[[ Given records open ]]
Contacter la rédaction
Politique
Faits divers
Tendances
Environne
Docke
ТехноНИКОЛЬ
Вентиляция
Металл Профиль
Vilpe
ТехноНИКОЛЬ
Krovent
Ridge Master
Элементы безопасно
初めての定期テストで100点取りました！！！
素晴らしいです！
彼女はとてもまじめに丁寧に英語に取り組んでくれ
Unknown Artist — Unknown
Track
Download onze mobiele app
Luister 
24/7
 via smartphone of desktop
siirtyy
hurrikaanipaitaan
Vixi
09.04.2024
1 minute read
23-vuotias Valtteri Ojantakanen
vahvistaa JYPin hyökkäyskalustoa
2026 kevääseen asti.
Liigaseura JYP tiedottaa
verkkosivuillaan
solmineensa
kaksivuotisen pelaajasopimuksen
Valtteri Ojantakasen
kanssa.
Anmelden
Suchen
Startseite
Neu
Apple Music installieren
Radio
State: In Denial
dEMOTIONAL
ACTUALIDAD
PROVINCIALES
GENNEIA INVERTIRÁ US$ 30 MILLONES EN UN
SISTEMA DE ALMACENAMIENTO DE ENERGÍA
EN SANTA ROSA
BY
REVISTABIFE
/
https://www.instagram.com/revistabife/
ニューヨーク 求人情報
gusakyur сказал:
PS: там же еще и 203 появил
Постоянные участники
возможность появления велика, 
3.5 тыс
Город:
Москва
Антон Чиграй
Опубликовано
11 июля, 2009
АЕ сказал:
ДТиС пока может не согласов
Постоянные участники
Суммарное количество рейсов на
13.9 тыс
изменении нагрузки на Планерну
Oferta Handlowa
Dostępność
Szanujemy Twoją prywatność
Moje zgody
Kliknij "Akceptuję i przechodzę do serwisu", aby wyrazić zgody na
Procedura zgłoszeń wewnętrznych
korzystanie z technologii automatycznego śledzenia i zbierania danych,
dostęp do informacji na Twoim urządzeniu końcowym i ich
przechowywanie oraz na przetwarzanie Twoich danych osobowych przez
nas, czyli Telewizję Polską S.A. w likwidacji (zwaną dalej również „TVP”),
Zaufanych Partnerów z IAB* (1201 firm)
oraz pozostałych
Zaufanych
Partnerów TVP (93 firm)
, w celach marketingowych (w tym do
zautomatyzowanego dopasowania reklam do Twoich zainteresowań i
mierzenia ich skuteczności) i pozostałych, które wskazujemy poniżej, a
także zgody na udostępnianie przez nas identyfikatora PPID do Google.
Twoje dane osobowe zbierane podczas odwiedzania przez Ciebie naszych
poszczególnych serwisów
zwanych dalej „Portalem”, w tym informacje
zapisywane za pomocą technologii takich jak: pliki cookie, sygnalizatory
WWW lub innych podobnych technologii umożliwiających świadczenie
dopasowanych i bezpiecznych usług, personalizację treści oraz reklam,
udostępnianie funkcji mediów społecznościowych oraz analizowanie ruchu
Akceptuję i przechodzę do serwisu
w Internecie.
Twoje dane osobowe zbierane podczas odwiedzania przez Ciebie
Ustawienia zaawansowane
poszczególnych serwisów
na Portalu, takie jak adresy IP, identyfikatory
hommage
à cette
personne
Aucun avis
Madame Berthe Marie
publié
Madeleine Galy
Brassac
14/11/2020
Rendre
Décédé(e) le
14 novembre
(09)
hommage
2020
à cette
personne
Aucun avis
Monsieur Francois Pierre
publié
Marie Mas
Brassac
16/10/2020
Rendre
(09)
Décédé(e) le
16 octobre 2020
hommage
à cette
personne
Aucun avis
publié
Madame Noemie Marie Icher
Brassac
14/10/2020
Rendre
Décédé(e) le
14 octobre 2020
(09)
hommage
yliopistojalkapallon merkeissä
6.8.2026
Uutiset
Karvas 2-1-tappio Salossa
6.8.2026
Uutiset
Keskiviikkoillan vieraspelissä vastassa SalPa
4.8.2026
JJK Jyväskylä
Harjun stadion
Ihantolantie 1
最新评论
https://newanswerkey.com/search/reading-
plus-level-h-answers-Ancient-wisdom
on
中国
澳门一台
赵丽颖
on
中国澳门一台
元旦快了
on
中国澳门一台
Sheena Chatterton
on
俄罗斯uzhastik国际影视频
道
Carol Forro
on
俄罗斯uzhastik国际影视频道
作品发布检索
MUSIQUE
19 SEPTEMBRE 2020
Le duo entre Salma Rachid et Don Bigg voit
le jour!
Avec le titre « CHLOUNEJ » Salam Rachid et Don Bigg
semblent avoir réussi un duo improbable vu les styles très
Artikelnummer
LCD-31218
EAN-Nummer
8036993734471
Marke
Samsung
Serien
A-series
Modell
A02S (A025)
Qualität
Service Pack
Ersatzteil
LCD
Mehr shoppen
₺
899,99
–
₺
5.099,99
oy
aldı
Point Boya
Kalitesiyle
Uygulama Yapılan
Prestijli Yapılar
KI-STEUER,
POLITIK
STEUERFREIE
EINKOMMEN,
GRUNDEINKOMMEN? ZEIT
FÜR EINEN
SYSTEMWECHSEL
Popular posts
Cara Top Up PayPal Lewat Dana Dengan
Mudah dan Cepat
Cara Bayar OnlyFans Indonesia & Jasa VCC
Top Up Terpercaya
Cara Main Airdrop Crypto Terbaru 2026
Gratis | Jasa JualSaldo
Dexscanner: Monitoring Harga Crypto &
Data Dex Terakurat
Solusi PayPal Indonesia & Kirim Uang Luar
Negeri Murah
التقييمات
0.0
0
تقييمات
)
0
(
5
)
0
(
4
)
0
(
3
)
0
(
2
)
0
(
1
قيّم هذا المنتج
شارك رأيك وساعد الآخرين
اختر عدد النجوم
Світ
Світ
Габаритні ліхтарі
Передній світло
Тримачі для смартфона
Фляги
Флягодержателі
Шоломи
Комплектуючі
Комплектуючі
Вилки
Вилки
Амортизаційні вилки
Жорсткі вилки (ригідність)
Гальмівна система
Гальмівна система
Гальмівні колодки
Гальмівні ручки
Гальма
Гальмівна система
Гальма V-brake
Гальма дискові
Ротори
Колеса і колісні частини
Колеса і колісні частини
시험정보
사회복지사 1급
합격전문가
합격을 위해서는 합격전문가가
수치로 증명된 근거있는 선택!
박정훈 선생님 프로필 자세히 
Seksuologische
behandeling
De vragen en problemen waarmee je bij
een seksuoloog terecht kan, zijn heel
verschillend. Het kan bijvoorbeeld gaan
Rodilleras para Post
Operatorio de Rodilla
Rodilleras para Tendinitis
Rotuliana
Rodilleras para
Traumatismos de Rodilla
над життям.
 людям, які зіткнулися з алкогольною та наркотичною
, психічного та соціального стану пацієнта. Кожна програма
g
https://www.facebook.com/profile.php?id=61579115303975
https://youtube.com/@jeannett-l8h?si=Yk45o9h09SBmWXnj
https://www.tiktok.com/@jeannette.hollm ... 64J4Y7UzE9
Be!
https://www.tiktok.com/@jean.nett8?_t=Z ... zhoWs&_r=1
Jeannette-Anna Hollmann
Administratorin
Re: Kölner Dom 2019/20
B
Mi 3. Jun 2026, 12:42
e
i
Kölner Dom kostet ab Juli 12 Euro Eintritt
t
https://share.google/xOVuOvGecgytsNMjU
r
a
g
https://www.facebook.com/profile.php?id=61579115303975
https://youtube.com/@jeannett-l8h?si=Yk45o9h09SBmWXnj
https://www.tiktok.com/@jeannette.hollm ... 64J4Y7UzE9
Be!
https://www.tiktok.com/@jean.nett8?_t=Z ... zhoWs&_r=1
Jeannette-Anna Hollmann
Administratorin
[[ Given records closed ]]
- **Work instruction**
When answering, write out each of the lines above exactly as given.

- **Your response**
Contacter la rédaction
Politique
Faits divers
Tendances
Environne
Docke
ТехноНИКОЛЬ
Вентиляция
Металл Профиль
Vilpe
ТехноНИКОЛЬ
Krovent
Ridge Master
Элементы безопасно
初めての定期テストで100点取りました！！！
素晴らしいです！
彼女はとてもまじめに丁寧に英語に取り組んでくれ
Unknown Artist — Unknown
Track
Download onze mobiele app
Luister 
24/7
 via smartphone of desktop
siirtyy
hurrikaanipaitaan
Vixi
09.04.2024
1 minute read
23-vuotias Valtteri Ojantakanen
vahvistaa JYPin hyökkäyskalustoa
2026 kevääseen asti.
Liigaseura JYP tiedottaa
verkkosivuillaan
solmineensa
kaksivuotisen pelaajasopimuksen
Valtteri Ojantakasen
kanssa.
Anmelden
Suchen
Startseite
Neu
Apple Music installieren
Radio
State: In Denial
dEMOTIONAL
ACTUALIDAD
PROVINCIALES
GENNEIA INVERTIRÁ US$ 30 MILLONES EN UN
SISTEMA DE ALMACENAMIENTO DE ENERGÍA
EN SANTA ROSA
BY
REVISTABIFE
/
https://www.instagram.com/revistabife/
ニューヨーク 求人情報
gusakyur сказал:
PS: там же еще и 203 появил
Постоянные участники
возможность появления велика, 
3.5 тыс
Город:
Москва
Антон Чиграй
Опубликовано
11 июля, 2009
АЕ сказал:
ДТиС пока может не согласов
Постоянные участники
Суммарное количество рейсов на
13.9 тыс
изменении нагрузки на Планерну
Oferta Handlowa
Dostępność
Szanujemy Twoją prywatność
Moje zgody
Kliknij "Akceptuję i przechodzę do serwisu", aby wyrazić zgody na
Procedura zgłoszeń wewnętrznych
korzystanie z technologii automatycznego śledzenia i zbierania danych,
dostęp do informacji na Twoim urządzeniu końcowym i ich
przechowywanie oraz na przetwarzanie Twoich danych osobowych przez
nas, czyli Telewizję Polską S.A. w likwidacji (zwaną dalej również „TVP”),
Zaufanych Partnerów z IAB* (1201 firm)
oraz pozostałych
Zaufanych
Partnerów TVP (93 firm)
, w celach marketingowych (w tym do
zautomatyzowanego dopasowania reklam do Twoich zainteresowań i
mierzenia ich skuteczności) i pozostałych, które wskazujemy poniżej, a
także zgody na udostępnianie przez nas identyfikatora PPID do Google.
Twoje dane osobowe zbierane podczas odwiedzania przez Ciebie naszych
poszczególnych serwisów
zwanych dalej „Portalem”, w tym informacje
zapisywane za pomocą technologii takich jak: pliki cookie, sygnalizatory
WWW lub innych podobnych technologii umożliwiających świadczenie
dopasowanych i bezpiecznych usług, personalizację treści oraz reklam,
udostępnianie funkcji mediów społecznościowych oraz analizowanie ruchu
Akceptuję i przechodzę do serwisu
w Internecie.
Twoje dane osobowe zbierane podczas odwiedzania przez Ciebie
Ustawienia zaawansowane
poszczególnych serwisów
na Portalu, takie jak adresy IP, identyfikatory
hommage
à cette
personne
Aucun avis
Madame Berthe Marie
publié
Madeleine Galy
Brassac
14/11/2020
Rendre
Décédé(e) le
14 novembre
(09)
hommage
2020
à cette
personne
Aucun avis
Monsieur Francois Pierre
publié
Marie Mas
Brassac
16/10/2020
Rendre
(09)
Décédé(e) le
16 octobre 2020
hommage
à cette
personne
Aucun avis
publié
Madame Noemie Marie Icher
Brassac
14/10/2020
Rendre
Décédé(e) le
14 octobre 2020
(09)
hommage
yliopistojalkapallon merkeissä
6.8.2026
Uutiset
Karvas 2-1-tappio Salossa
6.8.2026
Uutiset
Keskiviikkoillan vieraspelissä vastassa SalPa
4.8.2026
JJK Jyväskylä
Harjun stadion
Ihantolantie 1
最新评论
https://newanswerkey.com/search/reading-
plus-level-h-answers-Ancient-wisdom
on
中国
澳门一台
赵丽颖
on
中国澳门一台
元旦快了
on
中国澳门一台
Sheena Chatterton
on
俄罗斯uzhastik国际影视频
道
Carol Forro
on
俄罗斯uzhastik国际影视频道
作品发布检索
MUSIQUE
19 SEPTEMBRE 2020
Le duo entre Salma Rachid et Don Bigg voit
le jour!
Avec le titre « CHLOUNEJ » Salam Rachid et Don Bigg
semblent avoir réussi un duo improbable vu les styles très
Artikelnummer
LCD-31218
EAN-Nummer
8036993734471
Marke
Samsung
Serien
A-series
Modell
A02S (A025)
Qualität
Service Pack
Ersatzteil
LCD
Mehr shoppen
₺
899,99
–
₺
5.099,99
oy
aldı
Point Boya
Kalitesiyle
Uygulama Yapılan
Prestijli Yapılar
KI-STEUER,
POLITIK
STEUERFREIE
EINKOMMEN,
GRUNDEINKOMMEN? ZEIT
FÜR EINEN
SYSTEMWECHSEL
Popular posts
Cara Top Up PayPal Lewat Dana Dengan
Mudah dan Cepat
Cara Bayar OnlyFans Indonesia & Jasa VCC
Top Up Terpercaya
Cara Main Airdrop Crypto Terbaru 2026
Gratis | Jasa JualSaldo
Dexscanner: Monitoring Harga Crypto &
Data Dex Terakurat
Solusi PayPal Indonesia & Kirim Uang Luar
Negeri Murah
التقييمات
0.0
0
تقييمات
)
0
(
5
)
0
(
4
)
0
(
3
)
0
(
2
)
0
(
1
قيّم هذا المنتج
شارك رأيك وساعد الآخرين
اختر عدد النجوم
Світ
Світ
Габаритні ліхтарі
Передній світло
Тримачі для смартфона
Фляги
Флягодержателі
Шоломи
Комплектуючі
Комплектуючі
Вилки
Вилки
Амортизаційні вилки
Жорсткі вилки (ригідність)
Гальмівна система
Гальмівна система
Гальмівні колодки
Гальмівні ручки
Гальма
Гальмівна система
Гальма V-brake
Гальма дискові
Ротори
Колеса і колісні частини
Колеса і колісні частини
시험정보
사회복지사 1급
합격전문가
합격을 위해서는 합격전문가가
수치로 증명된 근거있는 선택!
박정훈 선생님 프로필 자세히 
Seksuologische
behandeling
De vragen en problemen waarmee je bij
een seksuoloog terecht kan, zijn heel
verschillend. Het kan bijvoorbeeld gaan
Rodilleras para Post
Operatorio de Rodilla
Rodilleras para Tendinitis
Rotuliana
Rodilleras para
Traumatismos de Rodilla
над життям.
 людям, які зіткнулися з алкогольною та наркотичною
, психічного та соціального стану пацієнта. Кожна програма
g
https://www.facebook.com/profile.php?id=61579115303975
https://youtube.com/@jeannett-l8h?si=Yk45o9h09SBmWXnj
https://www.tiktok.com/@jeannette.hollm ... 64J4Y7UzE9
Be!
https://www.tiktok.com/@jean.nett8?_t=Z ... zhoWs&_r=1
Jeannette-Anna Hollmann
Administratorin
Re: Kölner Dom 2019/20
B
Mi 3. Jun 2026, 12:42
e
i
Kölner Dom kostet ab Juli 12 Euro Eintritt
t
https://share.google/xOVuOvGecgytsNMjU
r
a
g
https://www.facebook.com/profile.php?id=61579115303975
https://youtube.com/@jeannett-l8h?si=Yk45o9h09SBmWXnj
https://www.tiktok.com/@jeannette.hollm ... 64J4Y7UzE9
Be!
https://www.tiktok.com/@jean.nett8?_t=Z ... zhoWs&_r=1
Jeannette-Anna Hollmann
Administratorin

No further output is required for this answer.